Editor's Note: In an exhaustive feature in Rolling Stone, Kyle Dickman reports on the threat of wildfire in Southern New Jersey. Here, we take a close look at New Jersey's Pine Barrens.
Every summer, Americans steel themselves for an increasingly worse wildfire season, as dry brush in Arizona, New Mexico, California, and other western states catches fire and spreads from forests toward suburban towns and larger cities. While residents of the East Coast face their own natural disasters, they can at least rest assured that they don’t have to fear fires emerging from the woods and spreading into their homes. Until now: If you live near the Pine Barrens, a million-acre section of southern New Jersey full of dead forest and half a million residents, risk of wild fire looms more prominently than ever. Under the right conditions, it looks like some day in the future, a wildfire that breaks out in the Barrens could devastate the entire area, killing thousands and causing billions in property damage, according to the new Rolling Stone story.

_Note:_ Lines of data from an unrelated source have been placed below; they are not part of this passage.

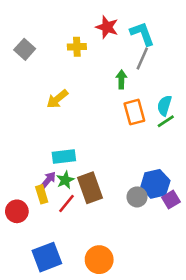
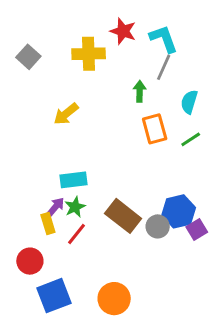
yellow cross: (77, 47) -> (89, 54), size x1.5
cyan semicircle: (164, 106) -> (189, 102), moved
brown rectangle: (90, 188) -> (123, 216), moved, turned -32
red circle: (17, 211) -> (30, 261), moved

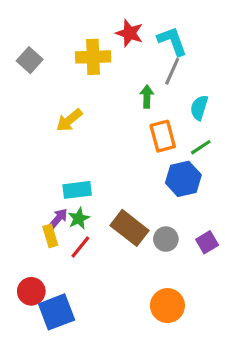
blue hexagon: (179, 211) -> (183, 179), moved
red circle: (30, 261) -> (31, 291), moved
orange circle: (114, 299) -> (167, 306), moved

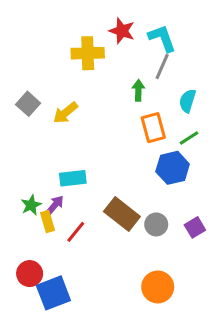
gray square: (30, 60) -> (28, 104), moved
green star: (79, 218) -> (31, 205), moved

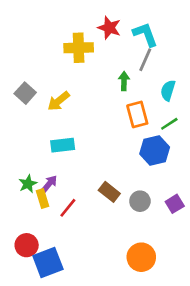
cyan rectangle: (73, 178) -> (63, 145), moved
brown rectangle: (122, 214) -> (109, 192), size x0.7

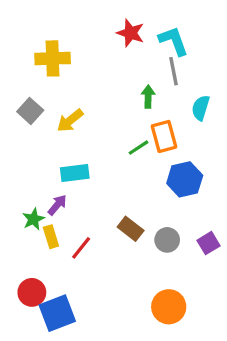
yellow cross: (79, 48) -> (53, 58), moved
gray line: (145, 60) -> (174, 71), turned -35
green line: (169, 124) -> (138, 148), moved
purple arrow: (49, 184) -> (57, 205), moved

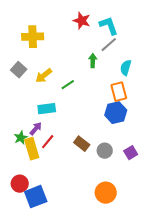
gray line: (174, 71) -> (109, 45), turned 60
orange rectangle: (164, 136) -> (119, 92), moved
green line: (138, 148) -> (68, 85), moved
yellow rectangle: (51, 237) -> (32, 149), size x1.5
red line: (81, 248) -> (48, 142), moved

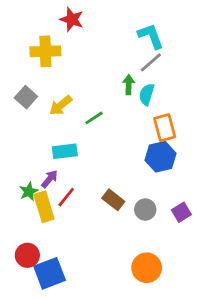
red star: (82, 21) -> (72, 19), moved
cyan semicircle: (126, 68) -> (147, 94), moved

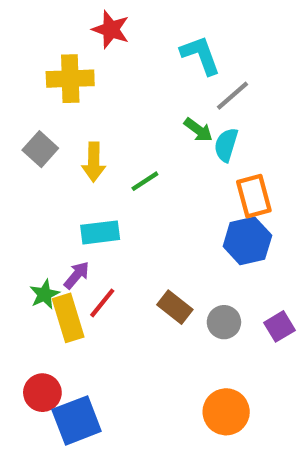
cyan L-shape: (151, 36) -> (200, 55), moved
green arrow: (129, 85) -> (198, 130), turned 126
yellow arrow: (61, 105) -> (94, 162), turned -50

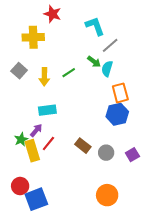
green line: (145, 181) -> (69, 73), moved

The good news, if there is any, is that a fire on the level of the one being predicted will only come about if a perfect set of circumstances align. The bad news is that among the people interviewed for the story, the view is that most of the conditions for what a fire ecology professor calls “the fire equivalent of Hurricane Sandy” are basically already set. The forests of the Pine Barrens have been left alone, untended for years, which has left plenty of fuel for a wildfire. Rolling Stone reported that the state of New Jersey compared the untouched growth to “an inch of gasoline” covering the south and central areas of the state according to a Wildfire Risk Assessment they published.

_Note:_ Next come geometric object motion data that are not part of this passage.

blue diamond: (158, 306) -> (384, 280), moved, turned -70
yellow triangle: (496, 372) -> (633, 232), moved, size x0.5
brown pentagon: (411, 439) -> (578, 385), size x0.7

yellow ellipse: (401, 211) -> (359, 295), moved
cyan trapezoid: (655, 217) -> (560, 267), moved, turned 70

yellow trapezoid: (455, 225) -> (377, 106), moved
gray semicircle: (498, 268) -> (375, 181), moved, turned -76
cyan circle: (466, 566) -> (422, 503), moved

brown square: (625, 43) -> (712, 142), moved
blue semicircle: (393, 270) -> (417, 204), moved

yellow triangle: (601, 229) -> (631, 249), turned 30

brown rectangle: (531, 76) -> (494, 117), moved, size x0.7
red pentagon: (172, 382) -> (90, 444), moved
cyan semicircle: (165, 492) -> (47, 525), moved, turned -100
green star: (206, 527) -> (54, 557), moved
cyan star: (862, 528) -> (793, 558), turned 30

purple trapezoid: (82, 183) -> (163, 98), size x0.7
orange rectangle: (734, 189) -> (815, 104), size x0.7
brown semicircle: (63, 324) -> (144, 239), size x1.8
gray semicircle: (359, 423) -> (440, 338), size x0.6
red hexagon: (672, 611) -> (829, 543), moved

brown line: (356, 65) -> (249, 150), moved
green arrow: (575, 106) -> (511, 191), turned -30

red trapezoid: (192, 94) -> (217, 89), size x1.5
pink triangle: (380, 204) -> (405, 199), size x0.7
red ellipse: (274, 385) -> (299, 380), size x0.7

The only other nudge the Pine Barrens would need to ignite massive burning are a drought leading into the fire season (typically in the spring) combined with a weather system that brings in high winds. While small wildfires burn in the area every year, only two since 1905 have grown so out of control that they burned more than 150,000 acres. And although the last of those was in 1963, a fire known as Black Saturday that burned almost 200,000 acres from Long Beach Island to Atlantic City, the danger of a new fire is that development in the Pine Barrens has only increased since that fire. The population living in the Pine Barrens has tripled since the 1963 fire, which killed seven people and destroyed 400 buildings.
A new fire of Black Saturday magnitude could cause billions of dollars in property damage, kill thousands of people, and leave New Jersey’s overwhelmed firefighters having to choose which areas and people to save and which areas to let burn, a choice that western smokejumpers and wildfire response teams are used to making.

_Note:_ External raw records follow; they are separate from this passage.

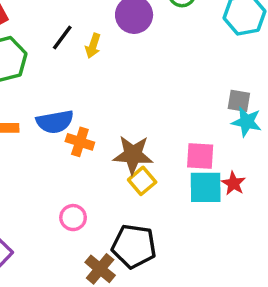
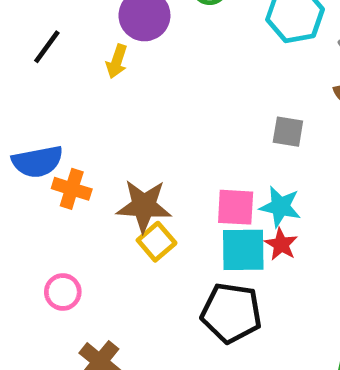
yellow arrow: (93, 46) -> (117, 61), moved
cyan star: (247, 122) -> (280, 207), moved
black pentagon: (134, 246) -> (231, 313), moved

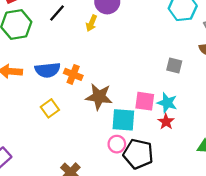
orange cross: (72, 189) -> (73, 74), moved
yellow square: (157, 242) -> (50, 108), moved
cyan square: (243, 250) -> (123, 120), moved
pink circle: (63, 292) -> (117, 144), moved

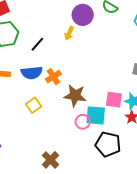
black line: (57, 13) -> (37, 44), moved
orange cross: (73, 74) -> (53, 77), turned 35
pink circle: (117, 144) -> (83, 122), moved

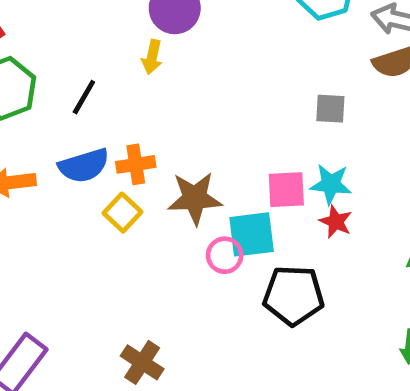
orange cross: (53, 77) -> (136, 164), turned 35
yellow square: (33, 105) -> (122, 213), moved
brown cross: (50, 160) -> (142, 362), moved

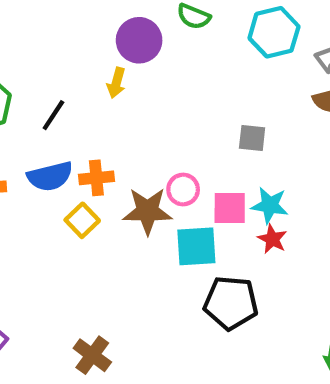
gray square: (330, 109) -> (252, 138), moved
pink circle: (225, 255) -> (183, 190), moved

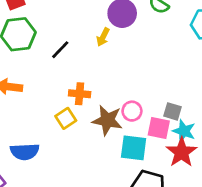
gray square: (252, 138) -> (173, 111), moved
blue semicircle: (50, 176) -> (25, 152), moved
red star: (272, 239) -> (182, 152), size x1.6

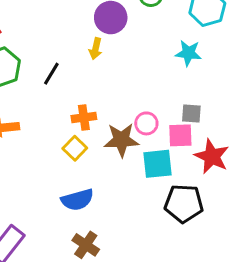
cyan star: (184, 131) -> (188, 53), moved
blue semicircle: (25, 152) -> (77, 200), moved

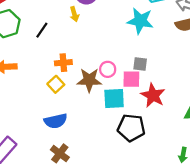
yellow arrow: (96, 49) -> (74, 14), turned -32
cyan star: (188, 53) -> (140, 21), size x1.4

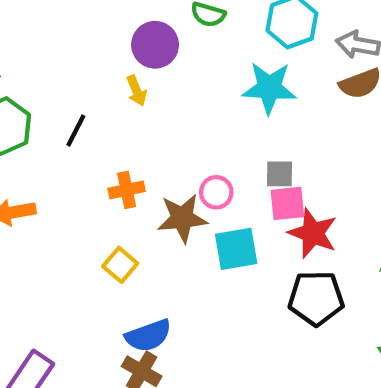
pink square: (131, 79) -> (287, 203), moved
yellow square: (56, 84) -> (120, 265), moved
blue semicircle: (56, 121) -> (148, 336), moved
black pentagon: (131, 128) -> (316, 298), moved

As of right now, the conditions for the perfect firestorm are there, but can be at least somewhat mitigated if action is taken soon. Residents and advocates for the area are hoping that conservation rules can be somehow relaxed so that more parts of the forest, which have been untouched for years, can be cleared and thinned, which would reduce the amount of fuel for a future fire. Other scientists have suggested fires can be slowed and damage limited if towns in the Pine Barrens build firebreaks, which strip an area of vegetation and undergrowth and therefore rob a fire of fuel. However the issue is handled, if it’s not, experts warn that it’s just a matter of when and not if New Jersey will wind up with a wildfire so large that the smoke from it can be smelled on the streets of Manhattan.